Everything I Left Unsaid(96)
Silent, he tossed the books onto the bed. The article. The notes.
She wanted to gather them up, out of his reach. Out of his sight. But it was too late. Everything she owned he’d ruined with his touch. She tipped her head so she couldn’t see them. Like a child, she thought if she couldn’t see them, they weren’t real.
They never happened.
All she had left was getting out of this.
“Who is Dylan Daniels to you?” he asked.
“No one. I don’t know who he is.” Annie got to her feet without any idea why she was lying when she was doing it so badly. All she knew was that she could not put Dylan in the middle of this nightmare.
“Stop.” He held up the phone, the screen showing all of their text messages. The picture she had sent of her nearly naked body. Her breasts and her tummy, the pale white blur of her thighs.
Annie had been unfaithful to a man who smacked her around over chicken pot pies. Strangled her over windmills. She could not imagine what he would do over adultery.
“I know about it all. So you need to stop lying. For your sake.”
He was going to kill her. A gasping sob cleared her throat.
“Don’t look at me like that,” he whispered. His face creased with agony. “I’m not going to hurt you.”
Annie nearly laughed. But terror had squeezed her body.
“I don’t like it, Annie, but I…I guess I understand.” He tilted his head like the old yellow lab they used to have. “What I did to you made you…act out like that. I know that’s not you. That picture, those notes. That’s not the Annie I know.”
The Annie he knew was a rag doll. A scarecrow. An animated reflection of him. The Annie he knew was gone.
But Hoyt was still talking. “We can go back home and just forget it. Forget this Dylan Daniels. Start over.”
That was impossible. There was no forgetting Dylan Daniels. He was burned under her skin. Into her bones.
Move, she told herself, keep moving, don’t just sit here and let him ruin you again. As long as she kept moving she was alive, and as long as she was alive, there was a chance.
Annie pulled a clean shirt out of the dresser. “You mind?” she asked, when he just kept standing there. That gun held so casually in his hand as if to mock her fear.
A muscle twitched in his jaw and he glanced down at the books on the bed and the phone in his hand, silently asking if she really thought she was deserving of modesty now. But then he bowed his head and walked out of her room as if granting Annie some privacy was a favor. A silly stupid wish by a silly stupid woman.
Once he was gone, she pulled off her dirty shirt and slipped on her clean one. The windows in here were all too small to climb through, but she pushed open her curtains hoping Ben was still in his garden, hoping she could catch his eye. But his garden was empty. Joan’s trailer was still dark.
As lightly as she could, she stepped to the door, listening for sounds from the rest of the trailer so she could try to tell where he was. But it was silent. Eerie and silent and awful.
Shaking, she cracked open the door to see Hoyt back in the captain’s chair. He was eating a cinnamon roll from the bag she’d brought down from Dylan’s. If Annie was careful and if she was quick, she might get to the door before he did.
Acting as if she was still dizzy, she made her way into the small kitchen with her hand along the wall. Four feet. Three. Two. The door was right there. She paused for a second, holding her head as if she could barely stand. She needed him to think she was weak.
“You want to pack up?” He asked. “I’d like to get home. We’ve been gone too long.” Like they’d been on a trip. A fun excursion.
“Can we have some food, first? I need something to eat. It will make me less dizzy, maybe.”
She turned herself around a little, getting her body between him and the door, and then made like she was reaching for the paper bag but instead of the bag she reached for the door, pushing it open, cold air rushing toward her as she threw her body down the steps, but Hoyt grabbed the back of her shirt and then a handful of her hair and yanked her back into the trailer.
And then slammed the door shut.
Annie screamed so loud and so hard her throat ached and he backhanded her, tossed her onto the floor of the trailer and got down on top of her, squeezing the air from her body.
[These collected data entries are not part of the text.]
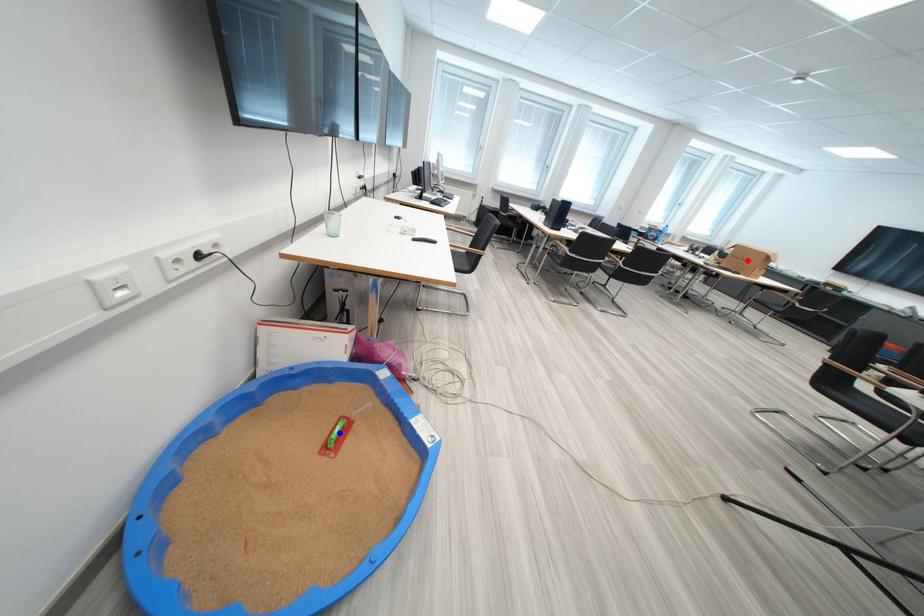 Question: Which of the two points in the image is closer to the camera?

Choices:
 (A) Blue point is closer.
 (B) Red point is closer.

Answer: (A) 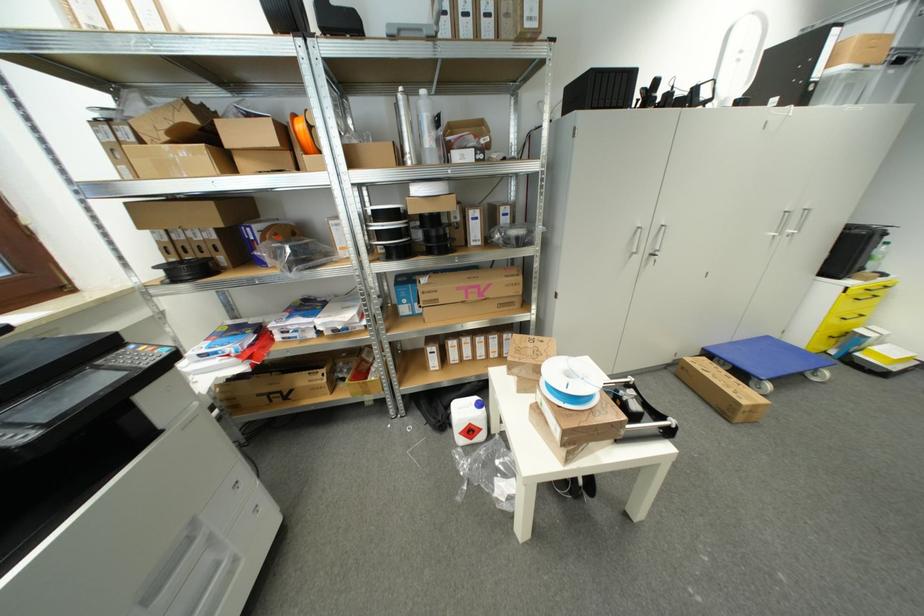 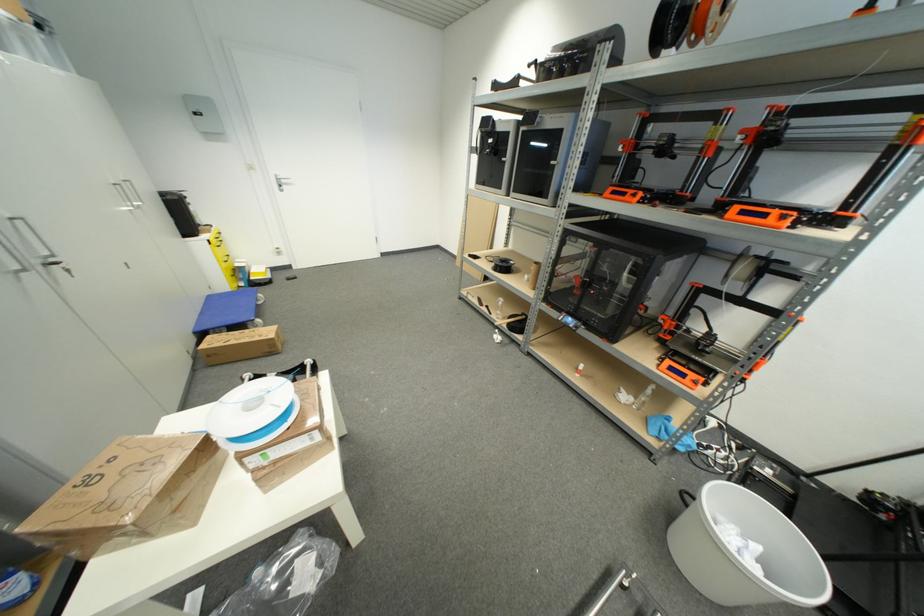 In the second image, find the point that corresponds to (x=655, y=254) in the first image.

(43, 264) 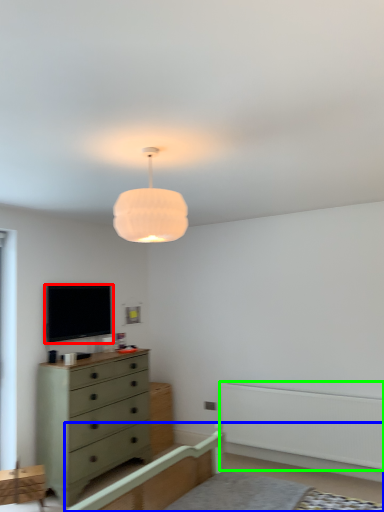 Question: Based on their relative distances, which object is nearer to television (highlighted by a red box)? Choose from bed frame (highlighted by a blue box) and balustrade (highlighted by a green box).

Choices:
 (A) bed frame
 (B) balustrade

Answer: (A) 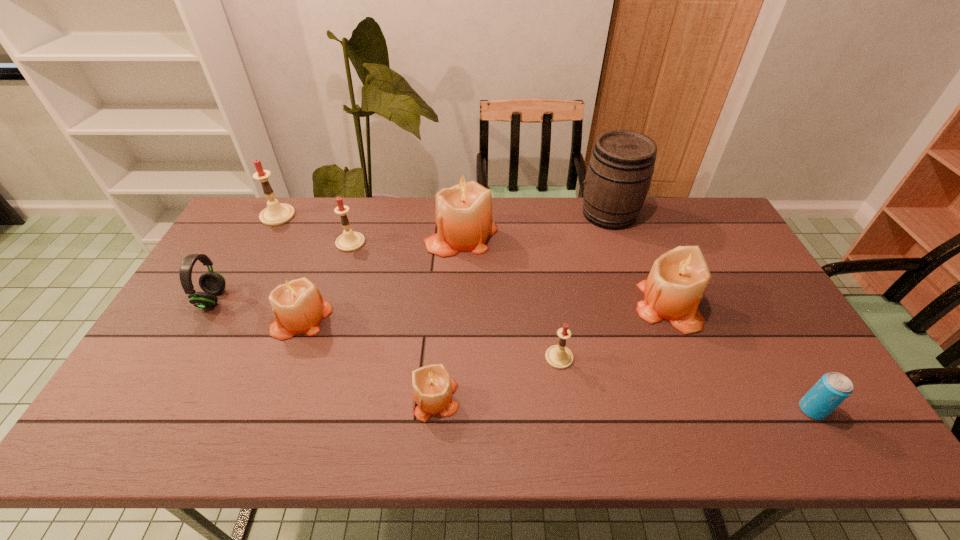 This screenshot has width=960, height=540. Identify the location of object that is at the right edge. (833, 388).

Find the location of a particular element. The height and width of the screenshot is (540, 960). object at the far left corner is located at coordinates (275, 213).

Find the location of a particular element. object located at the near right corner is located at coordinates (833, 388).

In order to click on vacant space at the far edge in this screenshot , I will do `click(541, 200)`.

The image size is (960, 540). I want to click on vacant space at the near edge of the desktop, so click(550, 420).

Locate an element on the screen. vacant space at the left edge of the desktop is located at coordinates (183, 391).

Locate an element on the screen. Image resolution: width=960 pixels, height=540 pixels. free space at the right edge is located at coordinates (760, 316).

The width and height of the screenshot is (960, 540). I want to click on vacant area at the far left corner of the desktop, so click(245, 211).

You are a GUI agent. You are given a task and a screenshot of the screen. Output one action in this format:
    pyautogui.click(x=<x>, y=<y>)
    Task: Click on the free space at the near left corner of the desktop
    
    Given the screenshot: What is the action you would take?
    pyautogui.click(x=103, y=438)

Where is `free space between the nearest candle and the biggest beige candle`? free space between the nearest candle and the biggest beige candle is located at coordinates (448, 318). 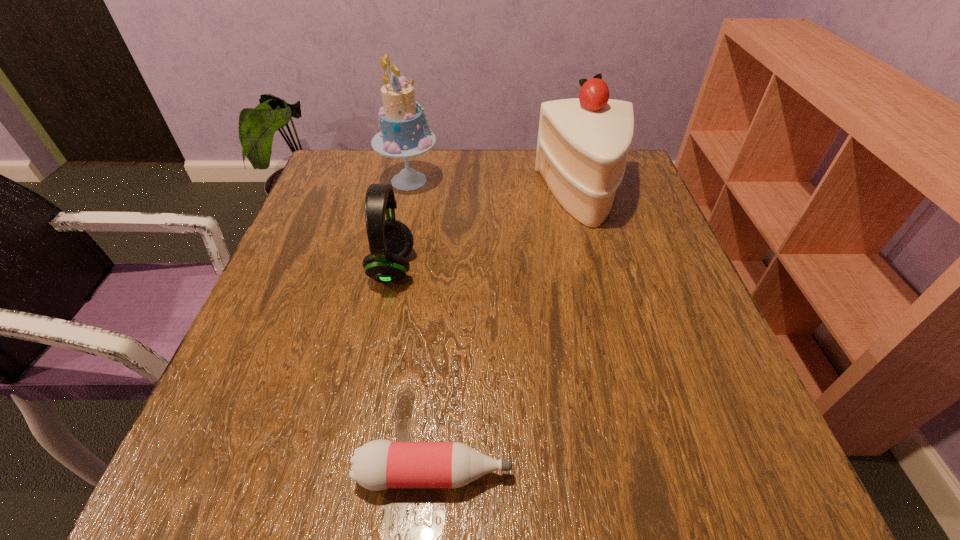 What are the coordinates of `vacant space located 0.360m on the ear cups of the headset` in the screenshot? It's located at (591, 268).

I want to click on vacant space situated 0.080m with the cap open on the shortest object, so click(569, 474).

Locate an element on the screen. object present at the near edge is located at coordinates (378, 465).

Where is `object located at the left edge`? The width and height of the screenshot is (960, 540). object located at the left edge is located at coordinates (404, 134).

The height and width of the screenshot is (540, 960). I want to click on object positioned at the right edge, so click(582, 145).

Identify the location of object located at the far left corner. The height and width of the screenshot is (540, 960). (404, 134).

Identify the location of object located at the far right corner. (582, 145).

The width and height of the screenshot is (960, 540). In the image, there is a desktop. Find the location of `free space at the far edge`. free space at the far edge is located at coordinates click(540, 190).

Where is `free space at the near edge of the desktop`? free space at the near edge of the desktop is located at coordinates (640, 499).

In the image, there is a desktop. At what (x,y) coordinates should I click in order to perform the action: click on vacant space at the left edge. Please return your answer as a coordinate pair (x, y). Looking at the image, I should click on (283, 265). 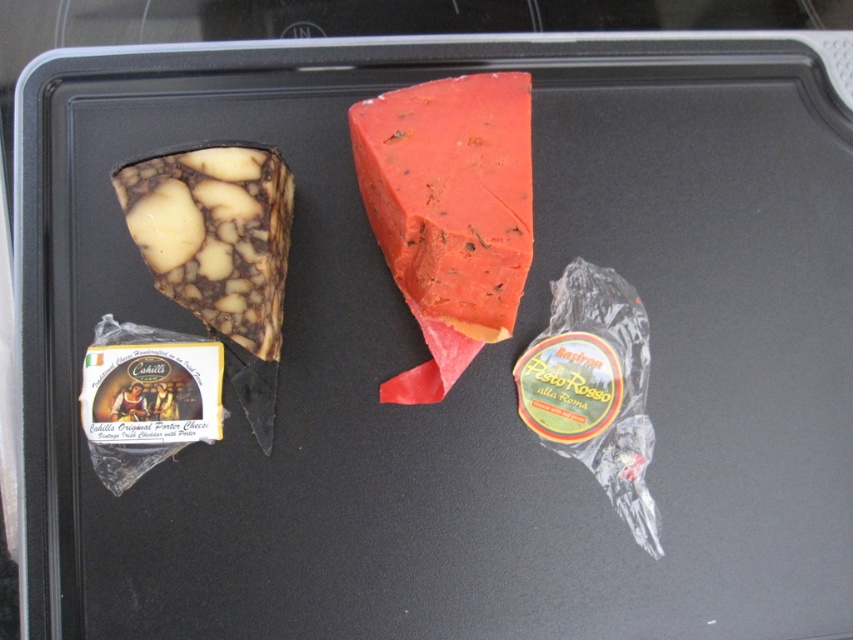 Question: Is red matte cheese at center positioned at the back of translucent plastic pesto rosso at center?

Choices:
 (A) yes
 (B) no

Answer: (B)

Question: Is marbled cheese at left closer to camera compared to translucent plastic pesto rosso at center?

Choices:
 (A) no
 (B) yes

Answer: (B)

Question: Estimate the real-world distances between objects in this image. Which object is closer to the translucent plastic pesto rosso at center?

Choices:
 (A) red matte cheese at center
 (B) marbled cheese at left

Answer: (A)

Question: Which point is closer to the camera?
His hand closed over her mouth. His knife had slipped forward and the leather tip of the sheath touched the bare skin of her hip, where her shirt had ridden up.
She tried to flinch away from it, but he was too heavy.
With every breath she took that knife rubbed her. Scratched her.
“Look at me, Annie,” he said in that calm voice. “I found you and we’re together again. There’s nowhere for you to go. And you need to realize that.”
She shook her head, trying to buck him off with her hips.
“This Dylan man, he’s not for you. And you know what? I forgive you for having an affair with this man.” His voice said otherwise. His voice and his narrowed eye and the vicious disgusted curl to his lip, they told her she would be paying for these sins. “Some kind of dirty affair. Sending a man who is not your husband a picture of your naked body. You—”
He shifted over her and she felt, to her utter horror, that he was hard under his zipper. This man who had so rarely had sex with her was aroused. She closed her eyes against this new awful terror.